Xi Jinping's two-day state visit to Mongolia beginning today will see China and Mongolia boost trade and economic ties, but Mongolia is cautious not to become overly dependent on China.
In the first visit to Mongolia by a Chinese president in over a decade, Xi hopes to sign a series of energy and infrastructure deals with its landlocked, mineral-rich neighbour, and discuss implementing the Silk Road economic belt - which aims to increase cooperation in railway lines, pipelines and highway construction.
"In order for Mongolia's economy to continue to develop quickly, it must continue to depend on Chinese [investment] and the Chinese market", Campi said, but added: "Mongolia wants to be more active in the Northeast Asian region and not just a passive observer."
Assistant Foreign Minister Liu Jianchao said on Monday that China would sign the energy and infrastructure deals as part of Xi's visit. The trip would also address plans for Mongolia to build transport links with China.
Chinese companies operate in several major sectors in Mongolia, most importantly the mining, construction and trade services. Mongolian Economy, a Mongolian business magazine, estimated recently that 80 per cent of the country's imports were from China, and that 30 per cent of Mongolian exports went to its southern neighbour.
In May, the Mongolian government submitted a resolution to parliament to allow a combination of both Chinese and Russian-gauge rail tracks. If approved, the resolution would see an international-standard railroad shared between China and Mongolia for the first time.
Despite strong trade ties, analysts said Mongolia remained wary of getting too cosy with Beijing. The country was part of China until early last century.
"For years, there have been concerns on the part of Mongolians about becoming overly dependent on China as a trade partner and a source of investment," said Andrew Kuchins, director of the Russia and Eurasia Programme at the Centre for Strategic and International Studies.
"Mongolia will seek a diversified set of economic partners to avoid a monopolistic relationship with China - overdependence on one buyer."
"Politically, China is at least interested in pulling Mongolia away from Russia and the US," said Dr James Seymour, a senior research scholar at Columbia University's Weatherhead East Asian Institute.
"China wants Mongolian resources; however, the main resource, coal, is not as important as it was [and] the price has been falling," Seymour said. "So with coal becoming less important than it was, that's bad for Mongolia, but metals are more important than they were."
Dalai Lama's Mongolia visit cancelled
The Dalai Lama's planned visit to Mongolia this month has been cancelled under pressure from China, according to several sources knowledgeable about Tibetan Buddhist affairs.
With President Xi Jinping due to pay a two-day state visit to Mongolia from today, the cancellation is believed to result from China's effective use of economic leverage on its landlocked neighbour, whose economy is highly dependent on China as an export market for mineral exports and as a source of investment.
The sources said Tibetan Buddhist circles began planning early this year for the Dalai Lama to visit Ulan Bator, the Mongolian capital, in August to preside over a large-scale public Kalachakra, or tantric initiation, like one he held there in August 1995 that attracted 30,000 followers.
The Dalai Lama is enormously popular in Mongolia, where a majority of the population is Tibetan Buddhist.

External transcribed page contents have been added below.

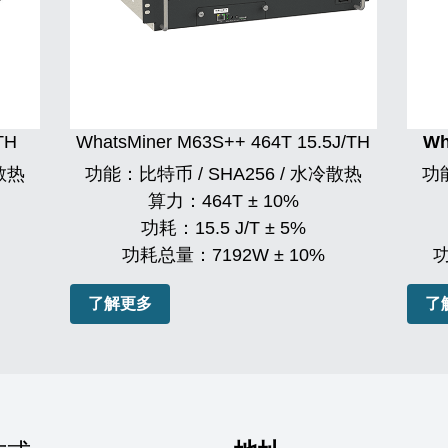
TH
WhatsMiner M63S++ 464T 15.5J/TH
Wh
冷散热
功能：比特币 / SHA256 / 水冷散热
功能
算力：
464T ± 10%
功耗：
15.5 J/T ± 5%
功耗总量：
7192W ± 10%
了解更多
了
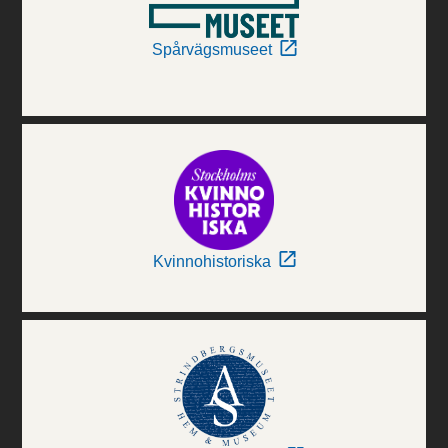
Spårvägsmuseet
Kvinnohistoriska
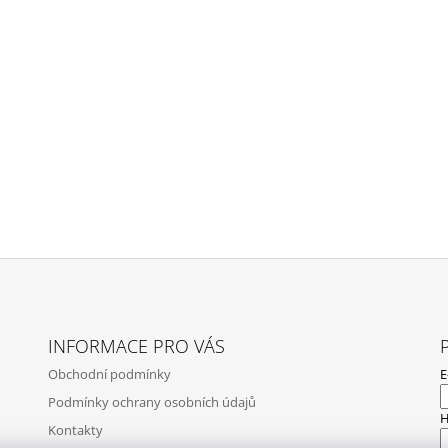
INFORMACE PRO VÁS
Obchodní podmínky
E
Podmínky ochrany osobních údajů
H
Kontakty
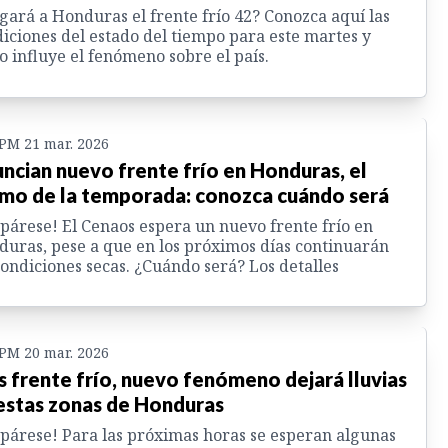
gará a Honduras el frente frío 42? Conozca aquí las
iciones del estado del tiempo para este martes y
 influye el fenómeno sobre el país.
 PM 21 mar. 2026
ncian nuevo frente frío en Honduras, el
imo de la temporada: conozca cuándo será
párese! El Cenaos espera un nuevo frente frío en
uras, pese a que en los próximos días continuarán
condiciones secas. ¿Cuándo será? Los detalles
 PM 20 mar. 2026
s frente frío, nuevo fenómeno dejará lluvias
estas zonas de Honduras
párese! Para las próximas horas se esperan algunas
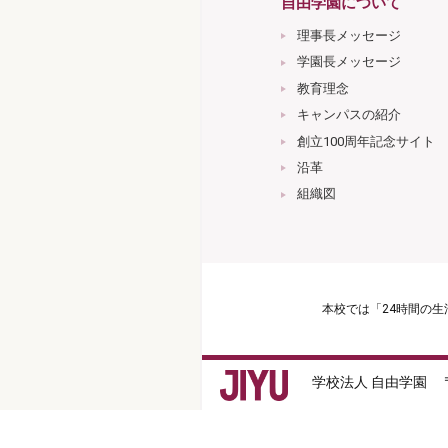
自由学園について
理事長メッセージ
学園長メッセージ
教育理念
キャンパスの紹介
創立100周年記念サイト
沿革
組織図
本校では「24時間の
学校法人 自由学園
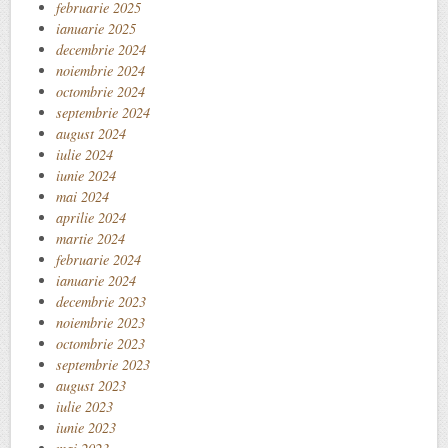
februarie 2025
ianuarie 2025
decembrie 2024
noiembrie 2024
octombrie 2024
septembrie 2024
august 2024
iulie 2024
iunie 2024
mai 2024
aprilie 2024
martie 2024
februarie 2024
ianuarie 2024
decembrie 2023
noiembrie 2023
octombrie 2023
septembrie 2023
august 2023
iulie 2023
iunie 2023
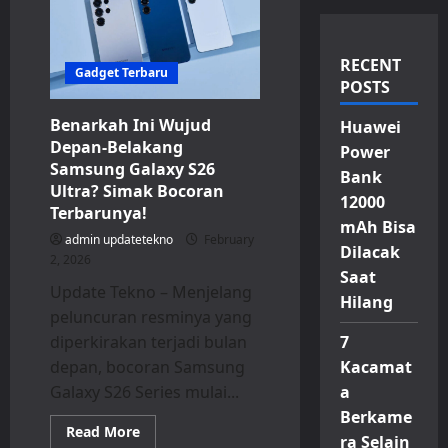
RECENT
Gadget Terbaru
POSTS
Benarkah Ini Wujud
Huawei
Depan-Belakang
Power
Samsung Galaxy S26
Bank
Ultra? Simak Bocoran
12000
Terbarunya!
mAh Bisa
admin updatetekno
February
Dilacak
2, 2026
Saat
Update Tekno – Menjelang
Hilang
peluncuran resminya yang
diperkirakan terjadi bulan
7
depan, bocoran Samsung
Kacamat
Galaxy S26 Series mulai...
a
Berkame
Read
Read More
ra Selain
more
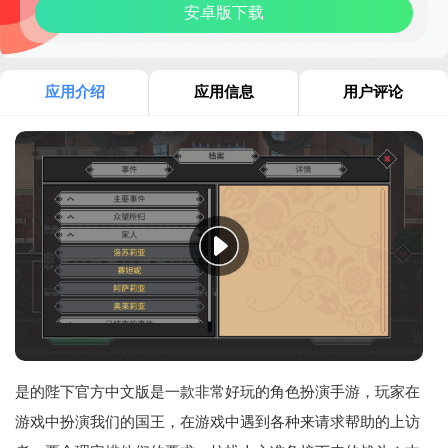
安卓版下载
应用介绍
应用信息
用户评论
是的陛下官方中文版是一款非常好玩的角色扮演手游，玩家在
游戏中扮演我们的国王，在游戏中遇到各种来请求帮助的上访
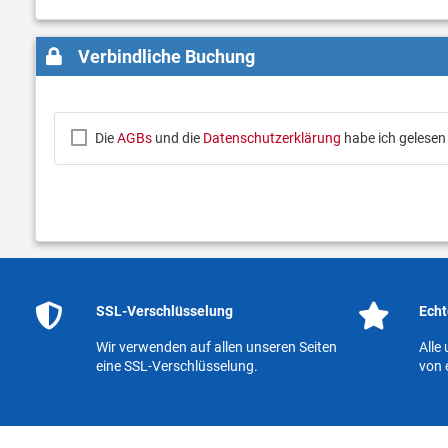
Verbindliche Buchung
Die
AGBs
und die
Datenschutzerklärung
habe ich gelesen
SSL-Verschlüsselung
Echt
Wir verwenden auf allen unseren Seiten
Alle
eine SSL-Verschlüsselung.
von 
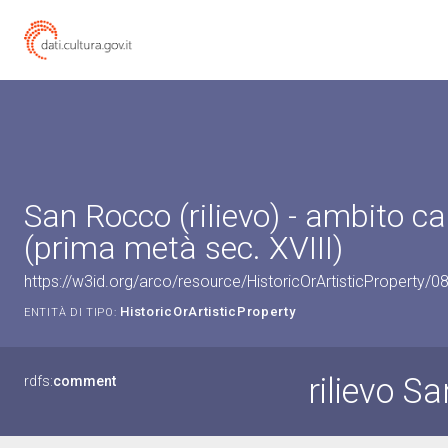
San Rocco (rilievo) - ambito c
(prima metà sec. XVIII)
https://w3id.org/arco/resource/HistoricOrArtisticProperty/
HistoricOrArtisticProperty
ENTITÀ DI TIPO:
rilievo S
rdfs:
comment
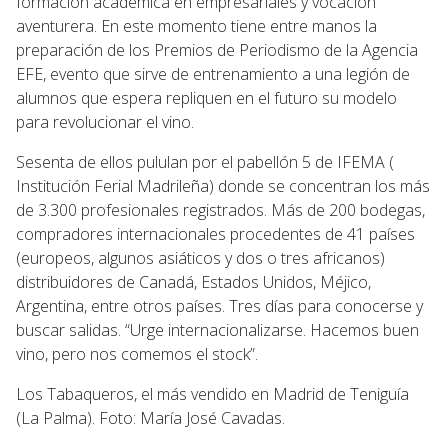
formación académica en empresariales y vocación
aventurera. En este momento tiene entre manos la
preparación de los Premios de Periodismo de la Agencia
EFE, evento que sirve de entrenamiento a una legión de
alumnos que espera repliquen en el futuro su modelo
para revolucionar el vino.
Sesenta de ellos pululan por el pabellón 5 de IFEMA (
Institución Ferial Madrileña) donde se concentran los más
de 3.300 profesionales registrados. Más de 200 bodegas,
compradores internacionales procedentes de 41 países
(europeos, algunos asiáticos y dos o tres africanos)
distribuidores de Canadá, Estados Unidos, Méjico,
Argentina, entre otros países. Tres días para conocerse y
buscar salidas. “Urge internacionalizarse. Hacemos buen
vino, pero nos comemos el stock”.
Los Tabaqueros, el más vendido en Madrid de Teniguía
(La Palma). Foto: María José Cavadas.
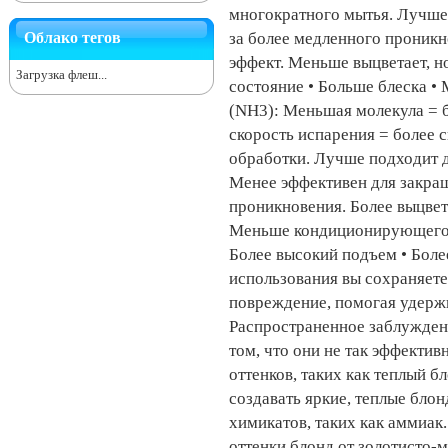
многократного мытья. Лучше
Облако тегов
за более медленного проник
эффект. Меньше выцветает, н
Загрузка флеш...
состояние • Больше блеска 
(NH3): Меньшая молекула = 
скорость испарения = более 
обработки. Лучше подходит д
Менее эффективен для закраш
проникновения. Более выцвет
Меньше кондиционирующего э
Более высокий подъем • Более
использования вы сохраняете
повреждение, помогая удержи
Распространенное заблуждени
том, что они не так эффектив
оттенков, таких как теплый б
создавать яркие, теплые блон
химикатов, таких как аммиак
оттенки блонд от золотисто-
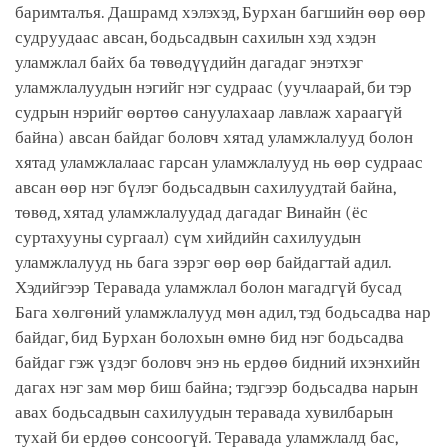
баримталъя. Дашрамд хэлэхэд, Бурхан багшийн өөр өөр
судруудаас авсан, бодьсадвын сахилын хэд хэдэн
уламжлал байх ба төвөдүүдийн дагадаг энэтхэг
уламжлалуудын нэгийг нэг судраас (уучлаарай, би тэр
судрын нэрийг өөртөө сануулахаар лавлаж хараагүй
байна) авсан байдаг боловч хятад уламжлалууд болон
хятад уламжлалаас гарсан уламжлалууд нь өөр судраас
авсан өөр нэг бүлэг бодьсадвын сахилуудтай байна,
төвөд, хятад уламжлалуудад дагадаг Винайн (ёс
суртахууны сургаал) сүм хийдийн сахилуудын
уламжлалууд нь бага зэрэг өөр өөр байдагтай адил.
Хэдийгээр Теравада уламжлал болон магадгүй бусад
Бага хөлгөний уламжлалууд мөн адил, тэд бодьсадва нар
байдаг, бид Бурхан болохын өмнө бид нэг бодьсадва
байдаг гэж үздэг боловч энэ нь ердөө бидний ихэнхийн
дагах нэг зам мөр биш байна; тэдгээр бодьсадва нарын
авах бодьсадвын сахилуудын теравада хувилбарын
тухай би ердөө сонсоогүй. Теравада уламжлалд бас,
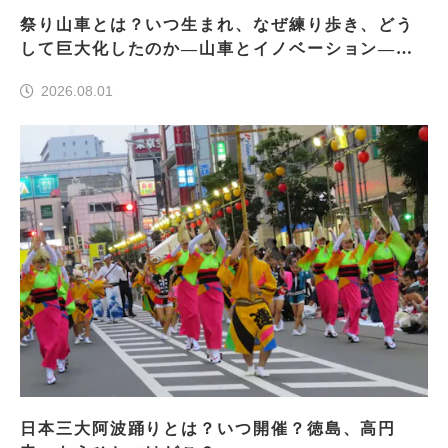
祭り山車とは？いつ生まれ、なぜ練り歩き、どう
して巨大化したのか―山車とイノベーション―＜
前編＞
2026.08.01
日本三大阿波踊りとは？いつ開催？徳島、高円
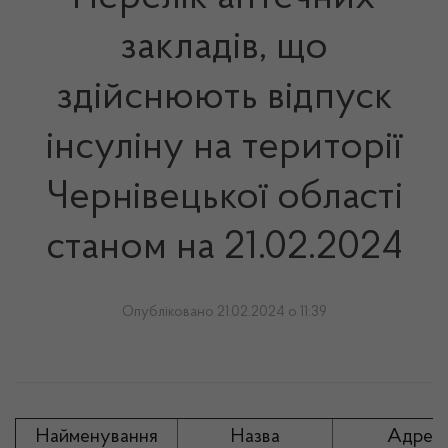
закладів, що
здійснюють відпуск
інсуліну на території
Чернівецької області
станом на 21.02.2024
Опубліковано 21.02.2024 о 11:39
Найменування
Назва
Адрес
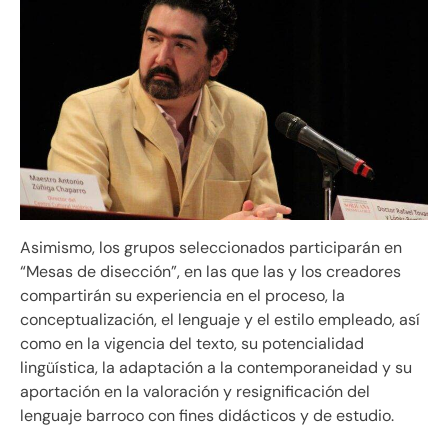
Asimismo, los grupos seleccionados participarán en
“Mesas de disección”, en las que las y los creadores
compartirán su experiencia en el proceso, la
conceptualización, el lenguaje y el estilo empleado, así
como en la vigencia del texto, su potencialidad
lingüística, la adaptación a la contemporaneidad y su
aportación en la valoración y resignificación del
lenguaje barroco con fines didácticos y de estudio.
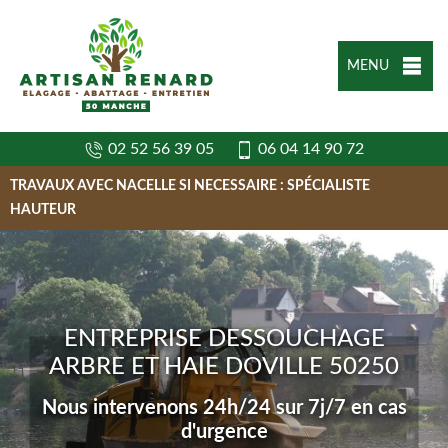
MENU
02 52 56 39 05
06 04 14 90 72
TRAVAUX AVEC NACELLE SI NECESSAIRE : SPÉCIALISTE
HAUTEUR
ENTREPRISE DESSOUCHAGE
ARBRE ET HAIE DOVILLE 50250
Nous intervenons 24h/24 sur 7j/7 en cas
d'urgence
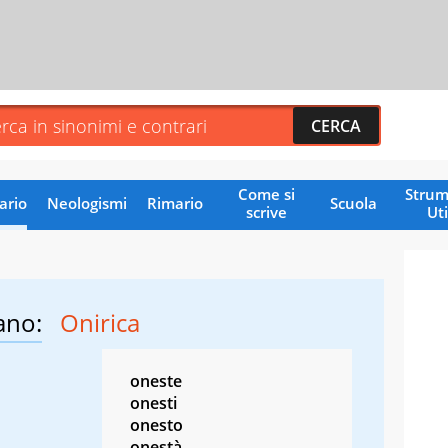
Come si
Strum
ario
Neologismi
Rimario
Scuola
scrive
Uti
ano:
Onirica
oneste
onesti
onesto
onestà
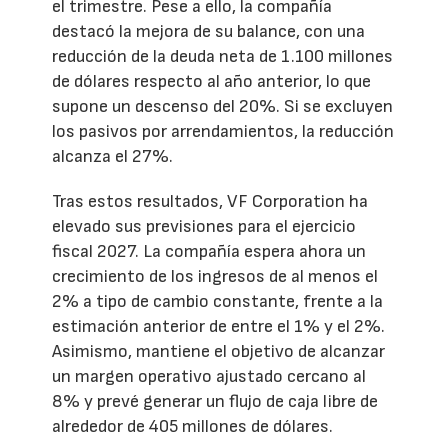
el trimestre. Pese a ello, la compañía
destacó la mejora de su balance, con una
reducción de la deuda neta de 1.100 millones
de dólares respecto al año anterior, lo que
supone un descenso del 20%. Si se excluyen
los pasivos por arrendamientos, la reducción
alcanza el 27%.
Tras estos resultados, VF Corporation ha
elevado sus previsiones para el ejercicio
fiscal 2027. La compañía espera ahora un
crecimiento de los ingresos de al menos el
2% a tipo de cambio constante, frente a la
estimación anterior de entre el 1% y el 2%.
Asimismo, mantiene el objetivo de alcanzar
un margen operativo ajustado cercano al
8% y prevé generar un flujo de caja libre de
alrededor de 405 millones de dólares.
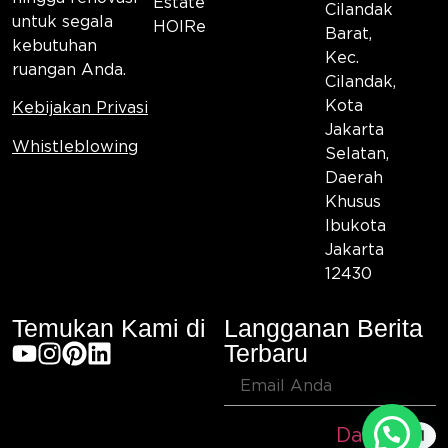
Estate
Cilandak
untuk segala
HOIRe
Barat,
kebutuhan
Kec.
ruangan Anda.
Cilandak,
Kota
Kebijakan Privasi
Jakarta
Whistleblowing
Selatan,
Daerah
Khusus
Ibukota
Jakarta
12430
Temukan Kami di
Langganan Berita
Terbaru
Daftar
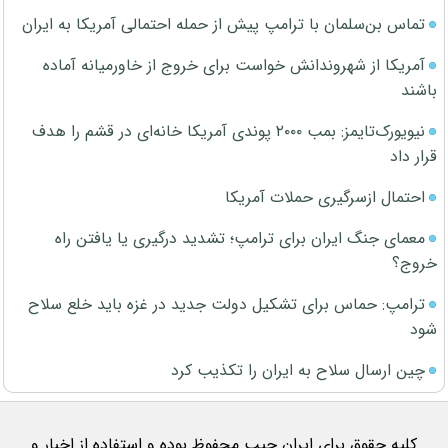
تماس بن‌سلمان با ترامپ پیش از حمله احتمالی آمریکا به ایران
آمریکا از شهروندانش خواست برای خروج از خاورمیانه آماده
باشند
نیویورک‌تایمز: بمب ۲۰۰۰ پوندی آمریکا خانه‌ای در قشم را هدف
قرار داد
احتمال ازسرگیری حملات آمریکا
معمای جنگ ایران برای ترامپ؛ تشدید درگیری یا یافتن راه
خروج؟
ترامپ: حماس برای تشکیل دولت جدید در غزه باید خلع سلاح
شود
چین ارسال سلاح به ایران را تکذیب کرد
کلیه حقوق برای ایران جیب محفوظ بوده و استفاده از اخبار و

He has made eight visits there since his first in 1979, despite objections from China.
The sources said preparations for his ninth visit were suspended after a plan for China's leader to visit Mongolia the same month emerged and began to take shape.
The Mongolian Foreign Ministry has not commented on the Dalai Lama's planned visit, except to say visits by religious leaders have nothing to do with the work of government.
But multiple sources said the government, under pressure from China, asked Tibetan Buddhist circles to cancel the planned events.
The religious leader, who fled his homeland following a failed uprising against Chinese rule in 1959 and has since been based with his followers in northern India, insists he seeks genuine autonomy, not independence, for Tibetans.